Für Unternehmen, Banken, Fintech-Firmen und globale Plattformen unterstützt Thunes' Ansatz für verantwortungsbewusstes unternehmerisches Handeln mehrere wichtige Prioritäten:

  • Ausrichtung auf verantwortungsbewusstes unternehmerisches Handeln: Das Bekenntnis von Thunes zu transparenter Berichterstattung und verantwortungsvollen Geschäftspraktiken kann Kunden bei der Sorgfaltsprüfung ihrer Lieferanten sowie bei verantwortungsvollen Beschaffungsprozessen unterstützen.
  • Robuste Compliance-Rahmenwerke: KI-gestützte AML/KYC-Rahmenwerke und strenge Governance-Maßnahmen dienen dazu, Transaktionen zu sichern, effiziente globale Zahlungsströme zu unterstützen sowie das Vertrauen marktübergreifend zu stärken.
  • Ausbau der finanziellen Inklusion: Das „Direct Global Network" von Thunes trägt dazu bei, Privatpersonen und Unternehmen in etablierten und aufstrebenden Volkswirtschaften den Zugang zu schnellen und zuverlässigen grenzüberschreitenden Zahlungen zu ermöglichen.

Im Fortschrittsbericht 2026 von Thunes werden die Aktivitäten des Unternehmens in folgenden Bereichen dargelegt:

  • Unternehmensführung und Korruptionsbekämpfung: Aufrechterhaltung von Richtlinien, Kontrollmechanismen, Schulungsmaßnahmen und Berichtsverfahren, die darauf abzielen, Bestechung und Korruption zu verhindern, die Integrität von Transaktionen zu wahren und eine verantwortungsvolle Entscheidungsfindung zu unterstützen.
  • Menschenrechte: Förderung international anerkannter Menschenrechte durch Unternehmensrichtlinien, verantwortungsvolle Beschäftigungspraktiken und klare Erwartungen an Lieferanten.
  • Arbeitsbedingungen und eine inklusive Belegschaft: Förderung von Chancengleichheit, Mitarbeiterentwicklung, Wohlbefinden und einem inklusiven Arbeitsumfeld in allen weltweiten Niederlassungen von Thunes.
  • Umweltverantwortung: Stärkung des internen Wissens und der betrieblichen Praktiken bei gleichzeitiger Weiterentwicklung des Ansatzes des Unternehmens zur Bewertung von Umweltrisiken und -chancen.

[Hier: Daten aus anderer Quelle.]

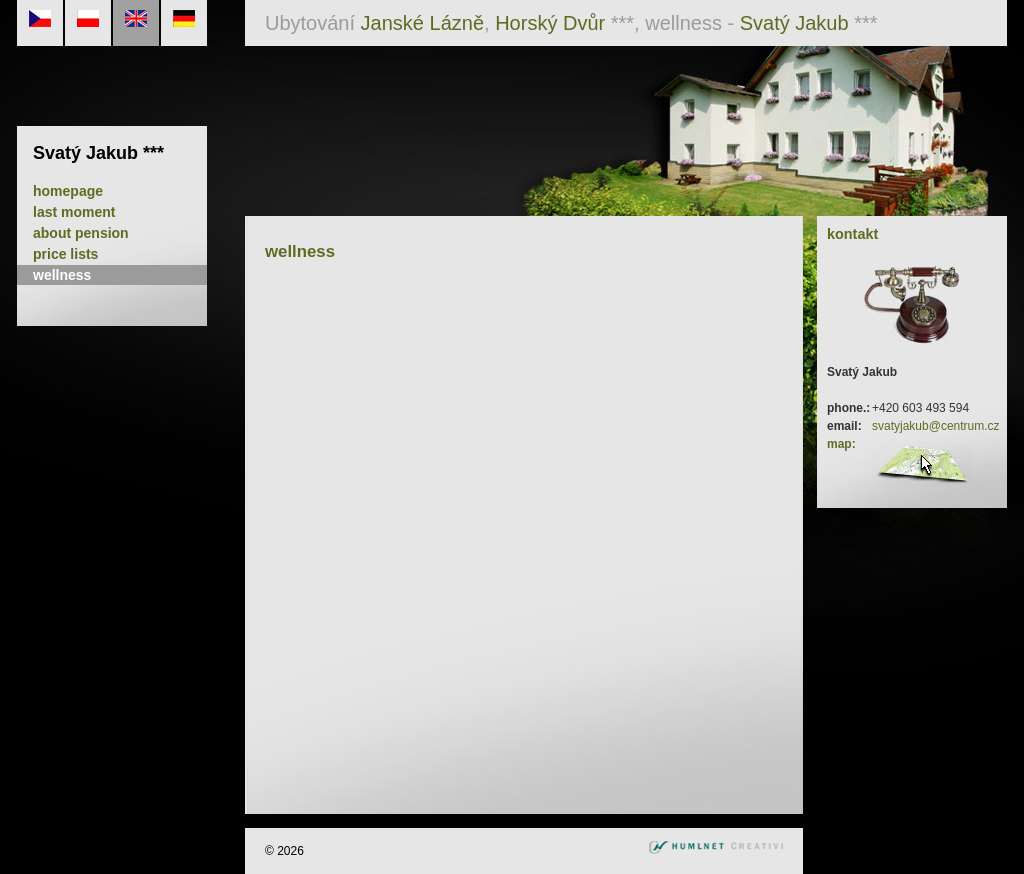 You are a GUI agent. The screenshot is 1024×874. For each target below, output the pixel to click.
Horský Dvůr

Chloé Mayenobe, stellvertretende Geschäftsführerin von Thunes, sagte: „Unsere Teilnahme am United Nations Global Compact spiegelt unser Engagement für den Aufbau eines verantwortungsvollen und nachhaltigen Unternehmens wider. Dieser Fortschrittsbericht vermittelt einen transparenten Einblick in unsere Arbeit und in die Bereiche, die wir im Zuge des Wachstums von Thunes weiter ausbauen werden."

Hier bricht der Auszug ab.